The growth in cultivated areas is accompanied by a strong fragmentation of the landscape, an increase in the number of field patches and a regression of forest formations. The results obtained in the Kompienga watershed in eastern Burkina Faso confirm this trend towards landscape anthropization. Reduced vegetation cover leads to the disappearance of natural wildlife habitats and accelerates climate change, with alternating droughts and floods, as well as soil erosion and declining soil fertility, thus compromising food security.

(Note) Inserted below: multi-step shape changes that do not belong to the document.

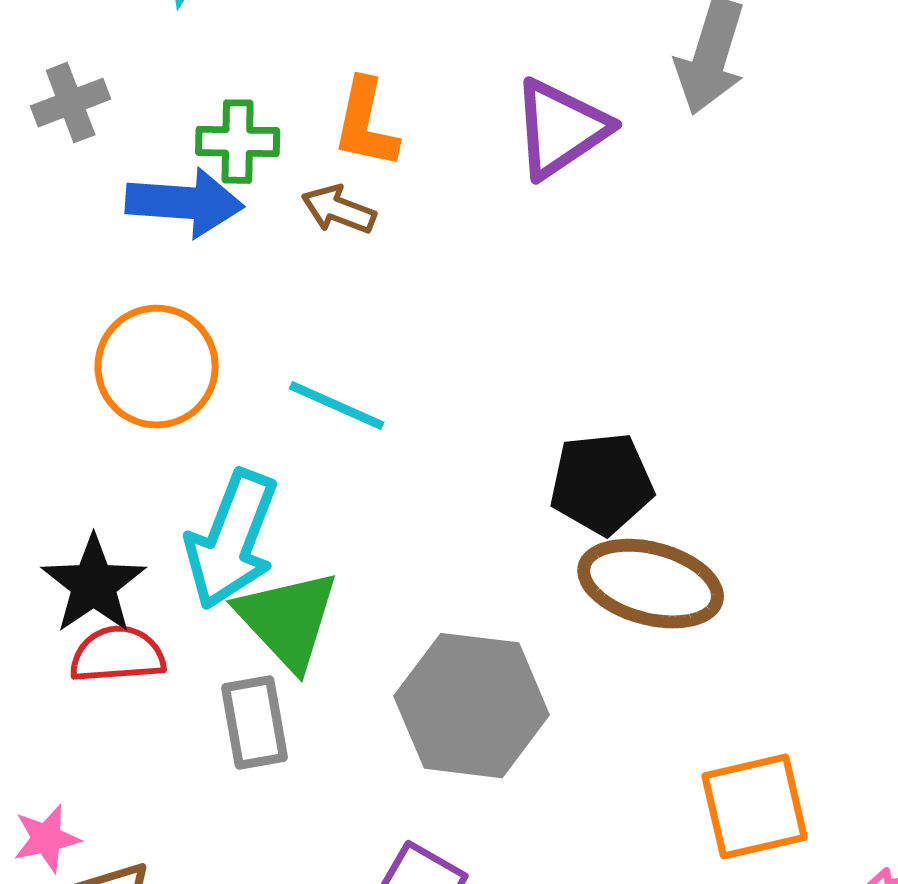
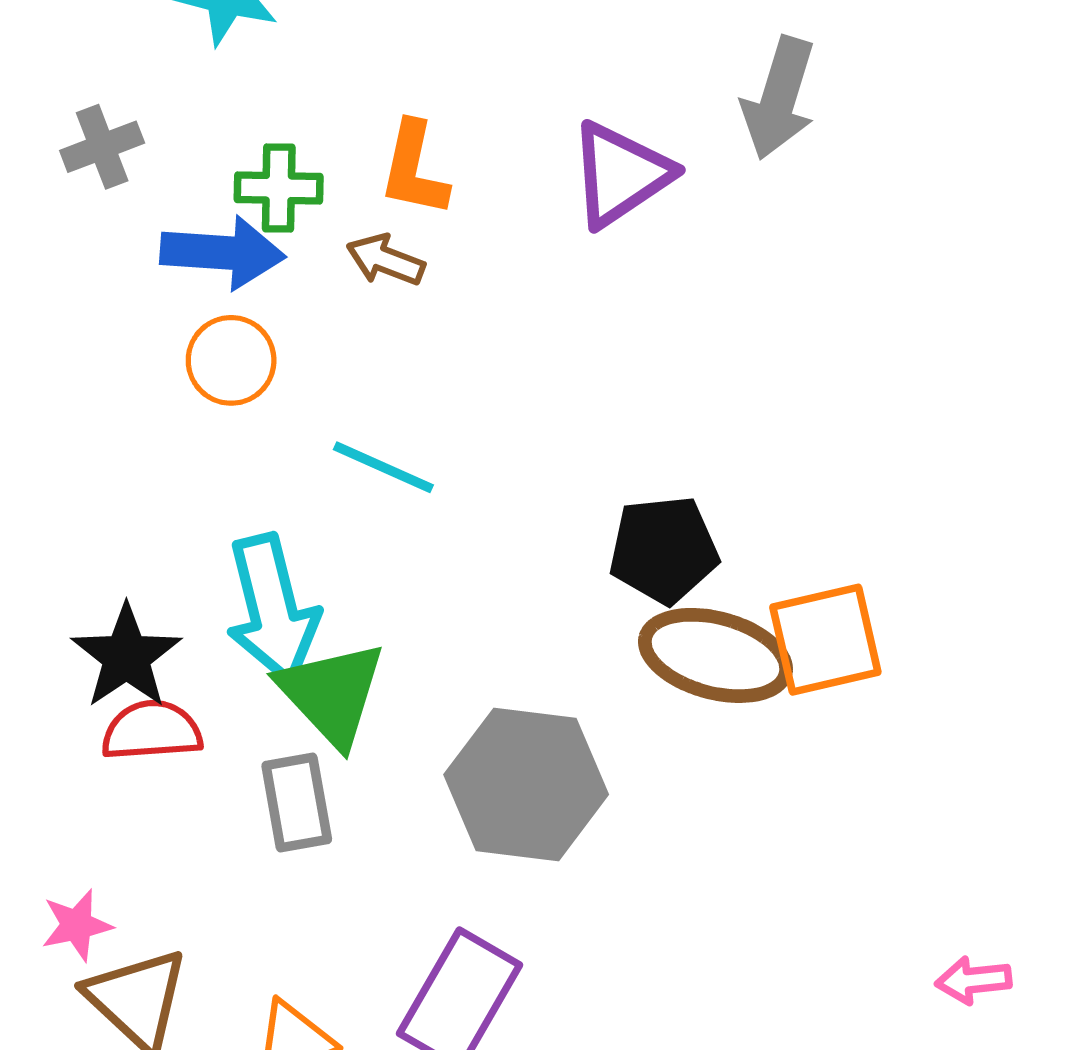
orange circle: (157, 367) -> (231, 360), moved, size x0.7
cyan arrow: (232, 540) -> (272, 609), turned -35
orange square: (755, 807) -> (825, 640), moved

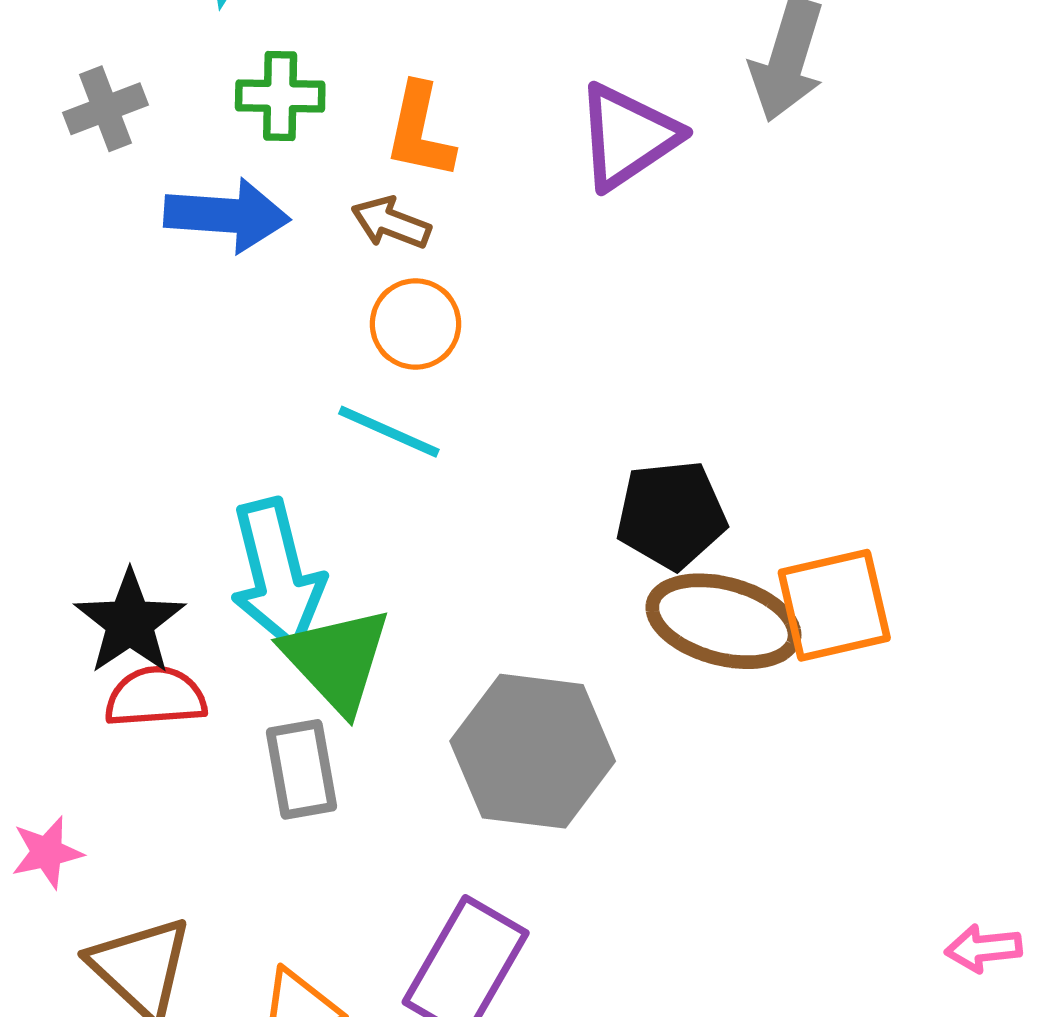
green cross: (279, 188) -> (280, 96), moved
orange circle: (231, 360) -> (416, 324), moved
pink star: (77, 925) -> (47, 852), moved

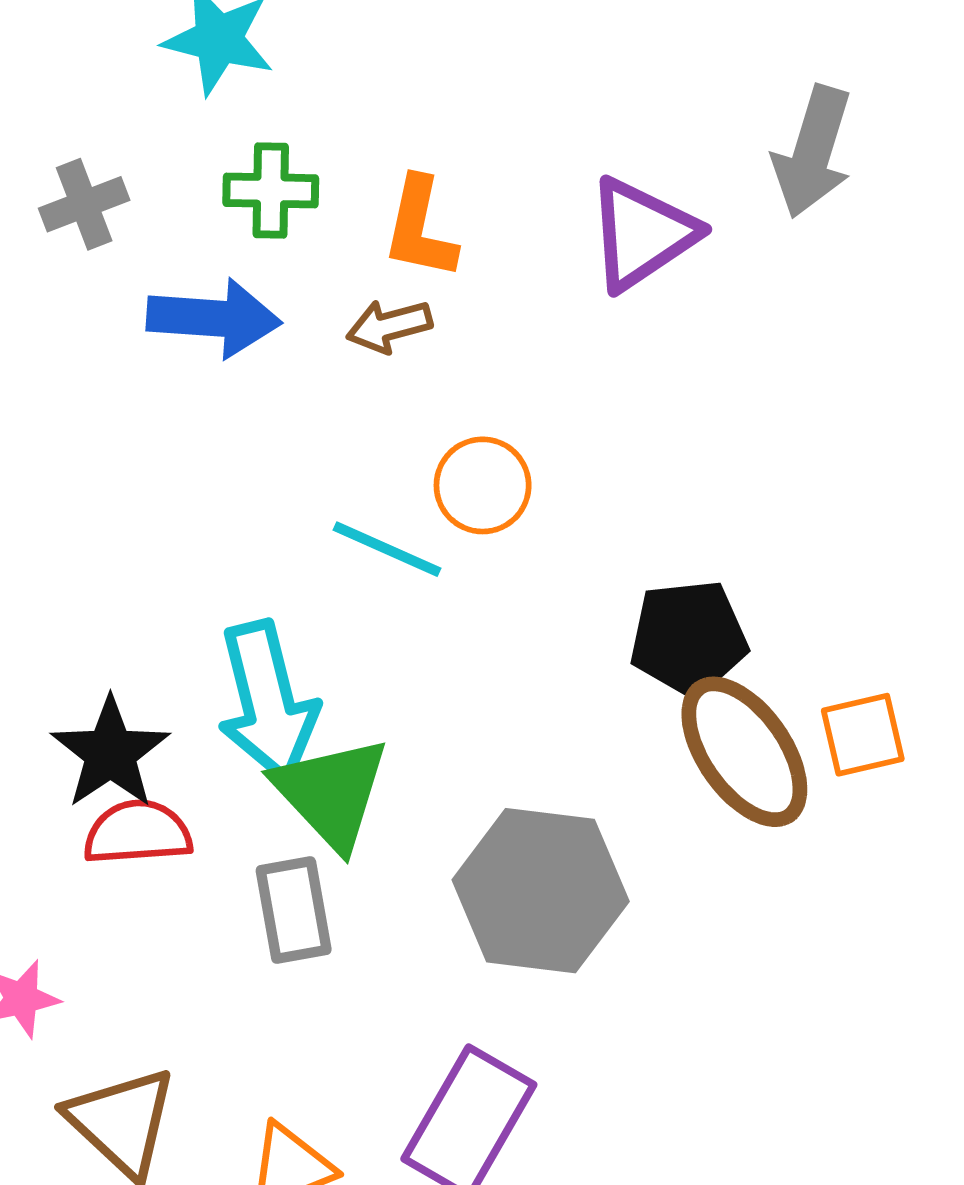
brown arrow: (391, 223) -> (389, 326), turned -36
orange circle: (416, 324) -> (483, 485), moved
orange square: (834, 605) -> (863, 735), size x0.7
brown ellipse: (723, 621) -> (744, 752), turned 40

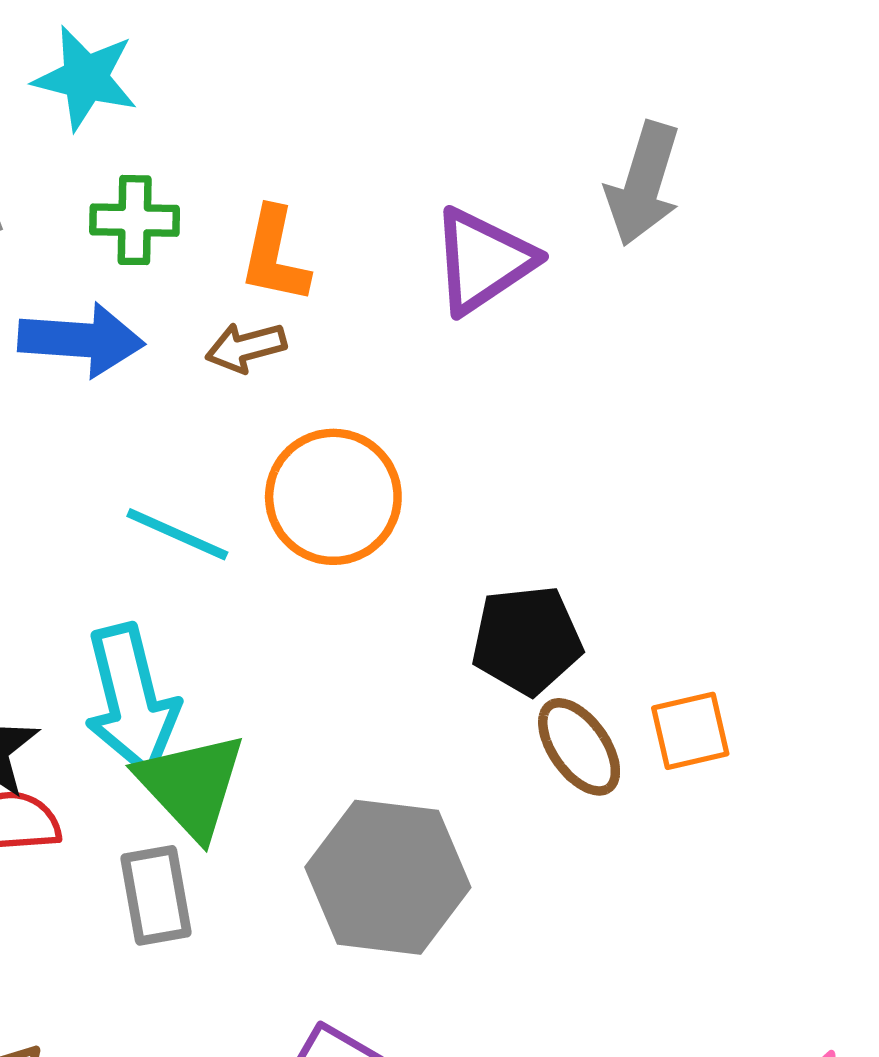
orange circle: (483, 485) -> (333, 497), size x1.5
cyan line: (387, 549) -> (177, 534), moved
brown ellipse: (744, 752) -> (579, 747), size x0.7

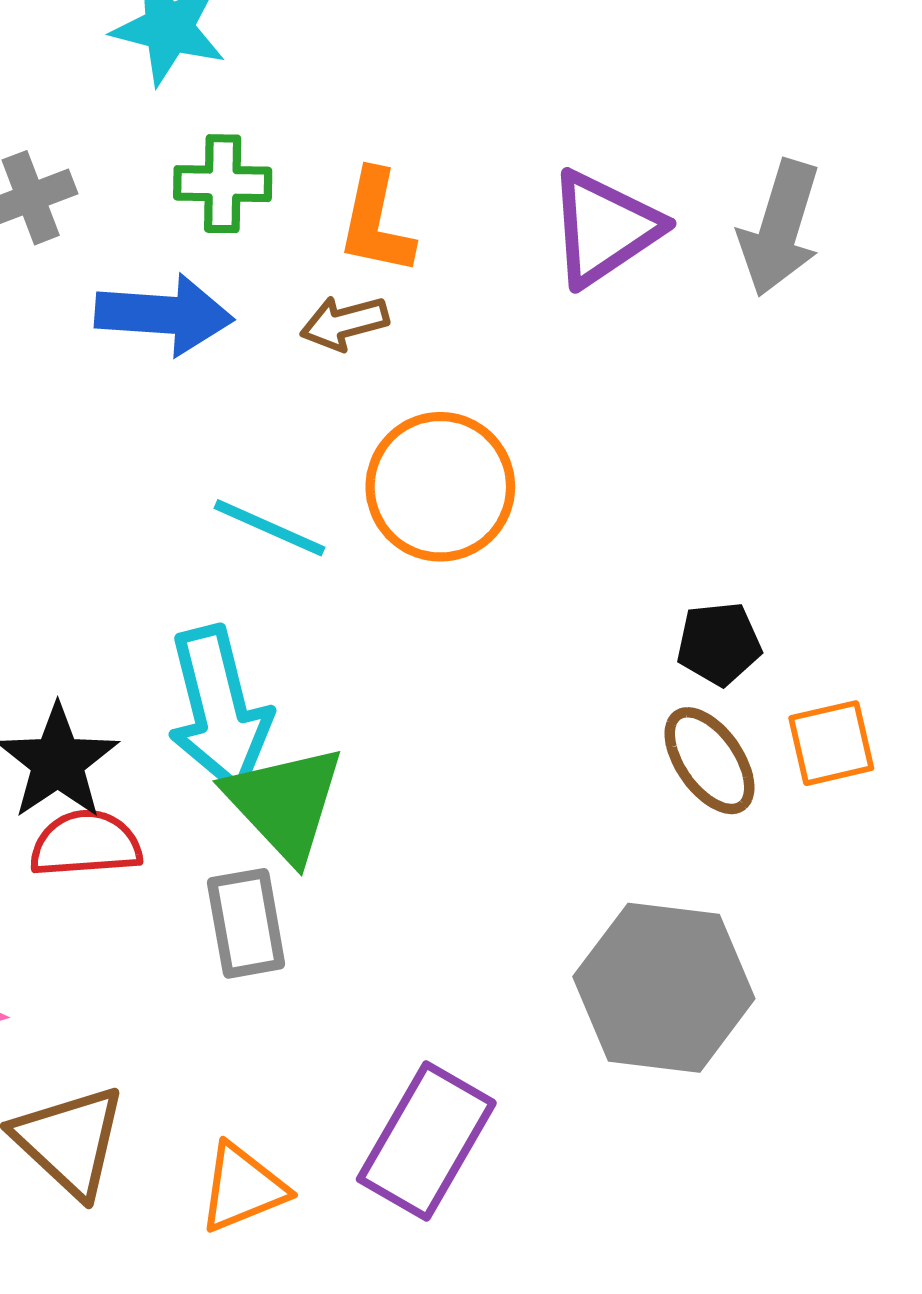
gray arrow: (643, 184) -> (780, 228), moved
black pentagon: (527, 640) -> (719, 644), moved, size x0.7
gray hexagon: (388, 877) -> (664, 988), moved

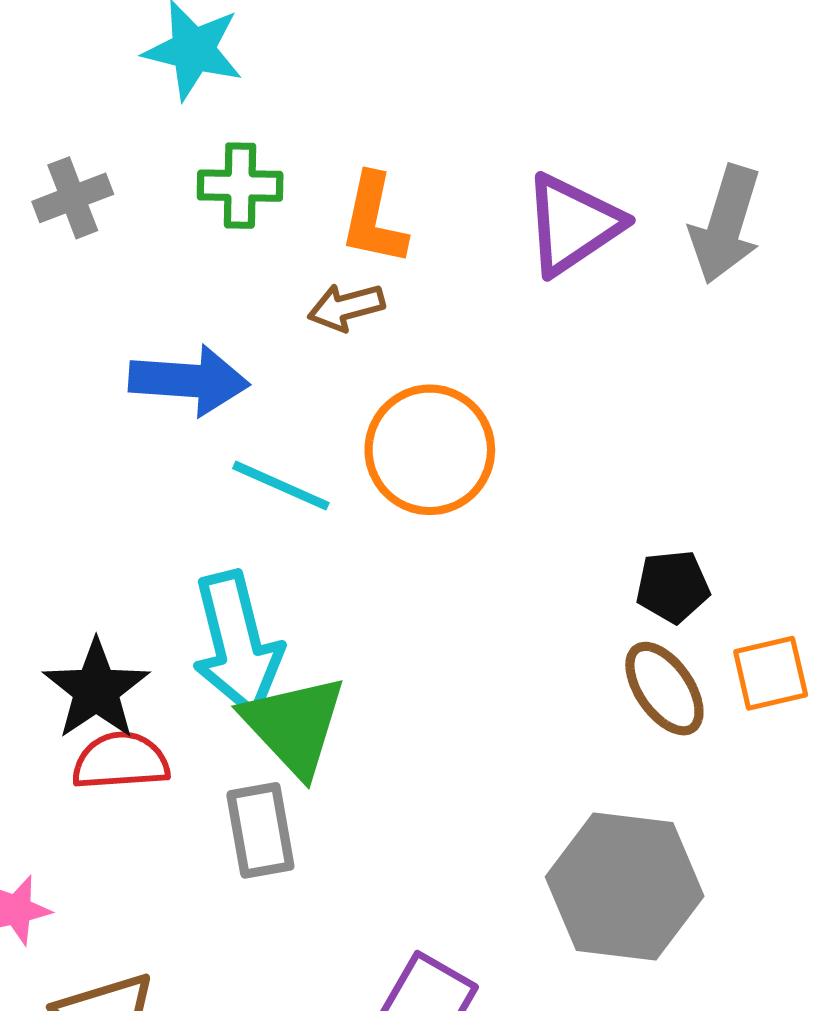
blue arrow: (164, 315) -> (189, 380), moved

These results corroborate those found in other regions of Africa [14] [15]. The factors behind this dynamic are man-made. Rapid population growth has led to an increase in primary needs, notably housing and food. These needs will drive populations to conquer new living spaces and arable land to meet these important needs. Agricultural practices and the large-scale extraction of natural resources are also a major factor in the degradation of plant cover. Human activities profoundly alter the natural geographical environment, with land use being a primary form of this influence, directly leading to alterations of the land surface. The results of this diachronic analysis show that soil degradation in the commune of Gothèye is a complex process, involving the action of nature, particularly drought, and that of displaced people. [15] [16] estimate that, over the last 60 years, the sub-region has lost more than 70% of its original forest cover. What remains today is highly fragmented, restricting habitat to isolated blocks, and dozens of unique species of flora and fauna are in danger of extinction. There is therefore a real urgency to reverse this trend. Indeed, ecosystem dynamics are closely linked to climatic disturbances and anthropogenic causes. This observation calls for a new vision, that of making investments to recover these degraded ecosystems [17] [18]. Studies on the driving mechanism of land use change at the global scale indicated that 60% of land use change can be caused by human economic and social development activities, and 40% of land use change was associated with climate change [19] [20]. As a result, with the purpose of formulating scientific, reasonable, and sustainable land use policies, it becomes vital to investigate land use transition at the micro-scale.
5. Conclusion
To conclude, this study deciphered the dynamics of land use changes in response to natural environmental and human activities. The results of this study highlight the negative impact of the displaced on ecosystems. Ecosystems have been systematically destroyed to meet the needs of displaced populations for goods and services. This suggests that the displaced have contributed significantly to the disturbance and dynamics of the landscape. Generally speaking, the study area has undergone a major transformation, mainly due to anthropogenic disturbance and demographic pressure. Although the disturbance of human activities and the change in natural factors jointly influence the land use type and its spatial distribution, their contributions are different. Faced to this situation, particular attention needs to be paid to internal displacement phenomena in order to minimize induced impacts. This must be done in the interests of environmental conservation. If inaction persists, we may well see the collapse of our systems, whether natural (ecosystems) or human.
Fund
This work was supported by International Development Research Centre (IDRC) 109799.